Wes' heavy breathing almost covered the sound. Then: Stomp stomp stomp.

The blood rushing in his ears made it harder to hear more than that. It was getting closer. So Wes moved further.

As he tiptoed, he stopped every now and then. He held his breath, listening. Footsteps, still. Approaching still. Wes stepped away from the wall he leaned against.

The sound of the footsteps was louder now than it had ever been. Boots?

Wes went left, then right, then right again, then forward, then left and left and up. He made choices randomly, having no other idea how to go about this maze.

After he went straight five times in a row, he veered off left, then climbed up a tunnel in the ceiling. Wes still heard his pursuer's footfalls. Wait, footsteps?

Ghosts don't have footsteps. Who could be following him? Would it be a foe, someone wishing him harm? Wes didn't think so. Everyone here was united under the common flag: Humans hiding from Plant Guy and Weather Boy. But, still: Wes couldn't rid the queasiness he felt, the anxious thought that maybe he or she who was following Wes was there to harm him. Wes didn't think he had any enemies, but he had been pretty vocal about his trying to oust Danny as the ghost boy. But Danny wasn't the kind to hold a grudge, right?

His friends might, though. Tucker and Sam were as loyal to Danny as he was to them. Insanely.

Wes saw a four-way fork ahead and decided he'd go down the third from the left.

Then, Wes stopped dead in his tracks. He could see! Moments ago, it'd been pitch black. Where he could see nothing previously, now he noticed a flickering greenish hue, like fire, but green?

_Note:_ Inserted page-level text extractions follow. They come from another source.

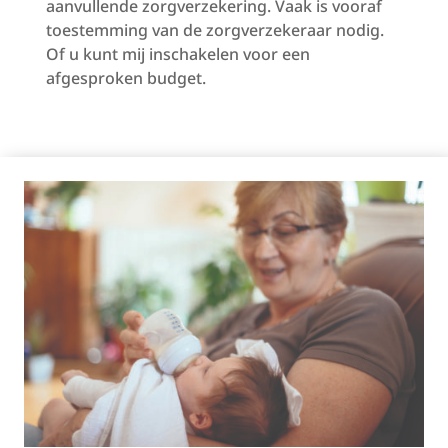
aanvullende zorgverzekering. Vaak is vooraf
toestemming van de zorgverzekeraar nodig.
Of u kunt mij inschakelen voor een
afgesproken budget.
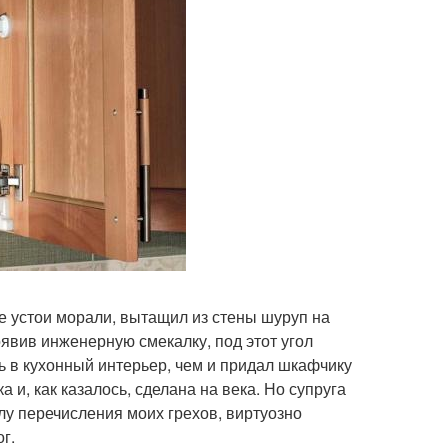
е устои морали, вытащил из стены шуруп на
оявив инженерную смекалку, под этот угол
ь в кухонный интерьер, чем и придал шкафчику
и, как казалось, сделана на века. Но супруга
у перечисления моих грехов, виртуозно
г.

Why would there be light so deep down here?

He could hear a warbling sound, like birds singing underwater, and playing through a radio. Weird.

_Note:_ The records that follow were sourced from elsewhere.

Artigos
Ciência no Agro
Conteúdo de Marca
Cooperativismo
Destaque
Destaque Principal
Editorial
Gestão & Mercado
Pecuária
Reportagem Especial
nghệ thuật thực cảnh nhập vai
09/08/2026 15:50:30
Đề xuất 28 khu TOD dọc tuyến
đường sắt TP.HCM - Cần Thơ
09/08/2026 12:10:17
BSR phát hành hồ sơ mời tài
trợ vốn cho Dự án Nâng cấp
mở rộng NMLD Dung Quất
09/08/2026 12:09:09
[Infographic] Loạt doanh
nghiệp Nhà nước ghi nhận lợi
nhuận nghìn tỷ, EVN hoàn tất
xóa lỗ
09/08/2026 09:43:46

He followed the light, moving toward where it was brightest. At the end of a tunnel, he saw a rippling field of something the same color as the light. The music was clearer and louder now. And so were the footsteps.

Right behind him.

Then a hand on his shoulder, pulling him, turning him.

A girl's hand, he saw, attached to an arm, then a shoulder, and a body.

The body of Jazz Fenton. Danny's older sister.

"There you are!" she said. Wes tried to slow his heart's pitter-patter of terror. He threw his paranoia aside and sighed so hard it almost hurt.

"Jazz," he gasped in relief. "How'd you find me? I tried really hard to not be caught, I thought you were a ghost!"

"You're bleeding." She pointed to his nose.

"So?"

"Your blood is glowing gold, Wes." So it was. Strange, alarming (his paranoia came back. Was he dying?), but-

"I didn't see it glow," he said.

"It's almost clear as day!"

"It was pitch dark the whole way until this green thing lit up." He poked his thumb over his shoulder.

"I don't-" The revving of a motorcycle interrupted her. They both spun toward the sound. It got closer and closer.

"Do you have any ghost-hunting weapons?" tried Wes, seeing as her parents were Amity's resident ghosthunters.

She shrugged. "Sorry," she muttered, raising her fists.

"Are you crazy? What are your fists gonna do against a ghost? We have to run! If my blood is glowing, it means they can follow it here! Hang on!" He was shifting his weight from one foot to the other. "The nurse turned into a ghost and fought the mummy ghost. He said something about… Ichor? I think he called it."

"Ichor! Are you sure?" Her eyes were wide.

"No. I'm not sure! I'm freaking out here. We're being chased by ghosts in a tunnel with a dead end and they can track us because I'm bleeding fricking glowing gold blood that may or may not be ichor, whatever that is, and I'm running on no food for apparently a month!" Wes' breathing was fast again. Great.

"Well…" she said slowly. "There's always that." She was looking at the floating green blob circle.

"Oh no! No, no, no. Nuh-uh. No way, no how." Wes' hands waved in the air between them, as if he were trying to ward off her crazy idea (and he was, in fact, trying to, a part of his mind whispered to him). "No way in Hell am I going in there. Are you crazy?"

"I prefer the term genius," she corrected and grabbed his arm. Dragging him behind her, she jumped through the grass-colored dinnerplate of death. Death.

Before he passed fully through, he saw the motorcycling ghost. He'd seen him before. "Johnny Thirteen," they'd called him. He'd fought Phantom. Good on him.